Accompanying drawing explanation
In order to make the purpose of the present invention, technical scheme and beneficial effect clearer, the present invention provides drawings described below:
Fig. 1 is to detect the expression of SIRT1 in clinical hepatic tissue sample (A: SABC detection SIRT1 is in hepatic carcinoma tissue and the expression and localization of cancer beside organism;The statistics that B:SIRT1 expresses at hepatic carcinoma tissue and cancer beside organism;The expression of C:Kaplan-Meier methods analyst SIRT1 and the relation of liver cancer patient prognosis).

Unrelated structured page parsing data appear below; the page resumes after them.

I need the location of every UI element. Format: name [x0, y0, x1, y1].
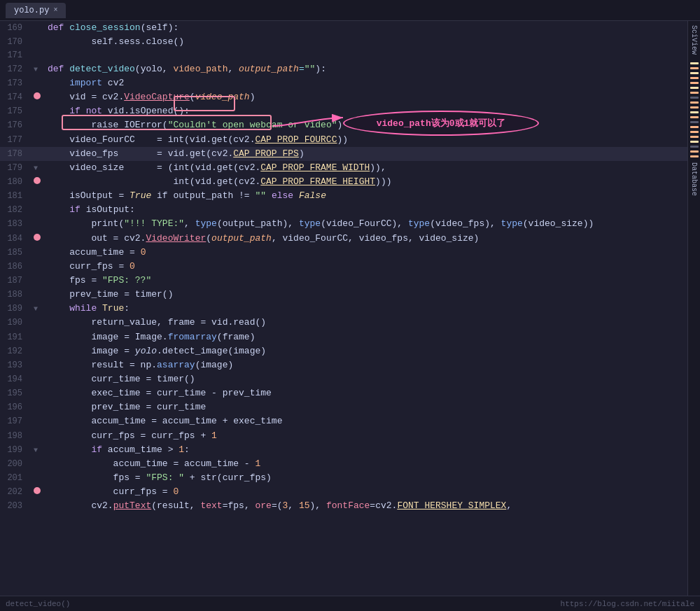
table-row: 195 exec_time = curr_time - prev_time: [0, 386, 687, 400]
table-row: 177 video_FourCC = int(vid.get(cv2.CAP_P…: [0, 133, 687, 147]
sciview-label: SciView: [690, 22, 698, 57]
status-url: https://blog.csdn.net/miitale: [561, 600, 694, 608]
table-row: 180 int(vid.get(cv2.CAP_PROP_FRAME_HEIGH…: [0, 175, 687, 189]
minimap-indicator: [690, 131, 699, 133]
table-row: 192 image = yolo.detect_image(image): [0, 344, 687, 358]
minimap-indicator: [690, 121, 699, 123]
minimap-indicator: [690, 77, 699, 79]
table-row: 183 print("!!! TYPE:", type(output_path)…: [0, 217, 687, 231]
table-row: 191 image = Image.fromarray(frame): [0, 330, 687, 344]
table-row: 182 if isOutput:: [0, 203, 687, 217]
minimap-indicator: [690, 87, 699, 89]
minimap-indicator: [690, 111, 699, 113]
tab-yolo-py[interactable]: yolo.py ×: [6, 3, 66, 18]
minimap-indicator: [690, 92, 699, 94]
table-row: 187 fps = "FPS: ??": [0, 274, 687, 288]
table-row: 185 accum_time = 0: [0, 246, 687, 260]
minimap-indicator: [690, 141, 699, 143]
minimap-indicator: [690, 136, 699, 138]
status-function: detect_video(): [6, 600, 70, 608]
table-row: 181 isOutput = True if output_path != ""…: [0, 189, 687, 203]
table-row: 179 ▼ video_size = (int(vid.get(cv2.CAP_…: [0, 161, 687, 175]
code-editor: video_path该为0或1就可以了 169 def close_sessio…: [0, 21, 687, 596]
table-row: 186 curr_fps = 0: [0, 260, 687, 274]
table-row: 171: [0, 49, 687, 62]
table-row: 203 cv2.putText(result, text=fps, ore=(3…: [0, 499, 687, 513]
table-row: 175 if not vid.isOpened():: [0, 104, 687, 118]
table-row: 199 ▼ if accum_time > 1:: [0, 443, 687, 457]
right-sidebar: SciView Database: [687, 21, 700, 596]
minimap-indicator: [690, 150, 699, 153]
table-row: 200 accum_time = accum_time - 1: [0, 457, 687, 471]
table-row: 174 vid = cv2.VideoCapture(video_path): [0, 90, 687, 104]
table-row: 196 prev_time = curr_time: [0, 400, 687, 414]
minimap-indicator: [690, 116, 699, 118]
table-row: 190 return_value, frame = vid.read(): [0, 316, 687, 330]
minimap-indicator: [690, 82, 699, 84]
tab-bar: yolo.py ×: [0, 0, 700, 21]
table-row: 170 self.sess.close(): [0, 35, 687, 49]
minimap-indicator: [690, 155, 699, 157]
tab-label: yolo.py: [14, 6, 49, 15]
table-row: 198 curr_fps = curr_fps + 1: [0, 429, 687, 443]
code-lines: 169 def close_session(self): 170 self.se…: [0, 21, 687, 513]
table-row: 189 ▼ while True:: [0, 302, 687, 316]
minimap-indicator: [690, 67, 699, 69]
minimap-indicator: [690, 126, 699, 128]
table-row: 193 result = np.asarray(image): [0, 358, 687, 372]
table-row: 176 raise IOError("Couldn't open webcam …: [0, 118, 687, 132]
database-label: Database: [690, 160, 698, 199]
minimap-indicator: [690, 101, 699, 104]
table-row: 169 def close_session(self):: [0, 21, 687, 35]
table-row: 201 fps = "FPS: " + str(curr_fps): [0, 471, 687, 485]
minimap-indicator: [690, 97, 699, 99]
minimap-indicator: [690, 106, 699, 108]
table-row: 184 out = cv2.VideoWriter(output_path, v…: [0, 232, 687, 246]
minimap-indicator: [690, 146, 699, 148]
table-row: 178 video_fps = vid.get(cv2.CAP_PROP_FPS…: [0, 147, 687, 161]
table-row: 197 accum_time = accum_time + exec_time: [0, 414, 687, 428]
status-bar: detect_video() https://blog.csdn.net/mii…: [0, 596, 700, 611]
tab-close-icon[interactable]: ×: [53, 6, 57, 14]
minimap-indicator: [690, 62, 699, 64]
table-row: 173 import cv2: [0, 76, 687, 90]
table-row: 202 curr_fps = 0: [0, 485, 687, 499]
minimap-indicator: [690, 72, 699, 74]
table-row: 188 prev_time = timer(): [0, 288, 687, 302]
table-row: 172 ▼ def detect_video(yolo, video_path,…: [0, 62, 687, 76]
table-row: 194 curr_time = timer(): [0, 372, 687, 386]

Fig. 2 is that to the drug resistance of Sorafenib, (A: after disturbing the expression of SIRT1 in liver-cancer stem cell, detection Sorafenib processes the impact on cell clonal formation power to liver-cancer stem cell;B: after suppressing the expression of SIRT1 in liver-cancer stem cell, detection Sorafenib processes the impact on cell clonal formation power;After C: Immunofluorescence test interference SIRT1 expresses, detection Sorafenib processes the impact on cellular damage).
Fig. 3 is that the associating Sorafenib of expressing suppressing SIRT1 in liver-cancer stem cell processes the impact on its drug resistance of cell.
Fig. 4 is that the associating Sorafenib of expressing disturbing SIRT1 in liver-cancer stem cell processes the transplantable tumor impact on transplantable tumor weight or volume.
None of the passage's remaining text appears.